Location: sagesim/model.py:742-765
Download modified agent data from GPU back to CPU.
for i in range(num_properties):
# Only get local agents (first N rows), not neighbors
gpu_data = gpu_tensors[i][:num_local_agents]
# GPU → CPU transfer
cpu_array = gpu_data.get() # CuPy → NumPy
# Convert to Python list
python_list = cpu_array.tolist()Location: sagesim/model.py:111-217
Before: Agent 5's neighbors = [3, 45, 112] # Local array indices
After: Agent 5's neighbors = [12, 87, 103] # Global agent IDs
Why: The next tick's MPI exchange uses global agent IDs to route data to the correct workers. The index→ID conversion restores the global namespace.
Neighbor data (rows N to M) is read-only and came from other workers. Those workers have the authoritative copy and will send updated data next tick. Downloading neighbor rows would be wasted bandwidth.
Location: sagesim/model.py:767-779
comm.barrier() # All workers wait hereWhy: Ensures all workers finished GPU execution before any worker starts the next tick. Without this, a fast worker might begin MPI send while a slow worker is still computing, leading to stale data.

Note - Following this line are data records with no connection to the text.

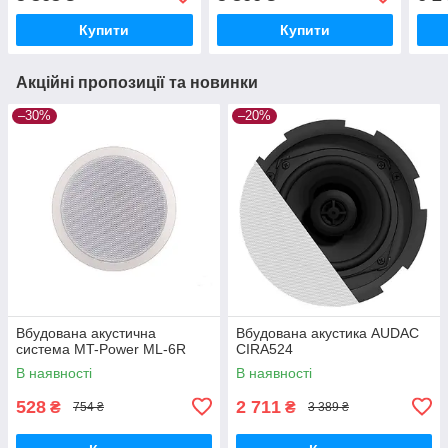
Купити
Купити
Акційні пропозиції та новинки
–30%
–20%
Вбудована акустична
Вбудована акустика AUDAC
система MT-Power ML-6R
CIRA524
В наявності
В наявності
528
2 711
₴
₴
754 ₴
3 389 ₴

global_data = comm.allreduce(global_data, op=max)Why: Synchronizes global simulation state (e.g., total infection count, simulation-wide flags). Each worker contributes its local view; allreduce combines them.
| Transformation | Location | Why Needed |
|---|---|---|
| MPI exchange | agent.py | Agents need neighbor data that lives on other workers |
| Combine local + neighbor | model.py:622-653 | GPU needs all data in contiguous arrays |
| Agent ID → Index | model.py:29-108 | GPU uses array indexing, not hash lookups |
| Ragged → Rectangular padding | internal_utils.py:8-96 | GPU requires fixed-dimension arrays for parallel execution |
| CPU → GPU upload | model.py:662 | Data must be in GPU memory for kernel access |
| Double buffering | model.py:678-684 | Prevents race conditions during parallel writes |
| GPU → CPU download | model.py:742-765 | Results must return to CPU for MPI exchange |
| Index → Agent ID | model.py:111-217 | MPI uses global agent IDs for routing |
| MPI barrier | model.py:767 | Ensures consistent state before next tick |
The CPU↔GPU data transfer happens every tick (by default). This creates overhead because:
- PCIe Bandwidth: CPU↔GPU transfers are limited by PCIe speed (~32 GB/s for PCIe 4.0 x16)
- Padding Overhead: Ragged→rectangular conversion is CPU-bound Python code
- Synchronization: MPI barriers and GPU synchronization add latency
-
sync_workers_every_n_ticks: Run multiple ticks on GPU before synchronizing. Reduces MPI frequency but uses stale neighbor data. -
Selective Property Sync: Mark internal properties as
neighbor_visible=Falseto reduce MPI message size. -
Good Partitioning: Use METIS or similar to minimize cross-worker neighbors, reducing MPI traffic.
-
Batch Processing: Larger agent counts amortize the fixed overhead of kernel launches and transfers.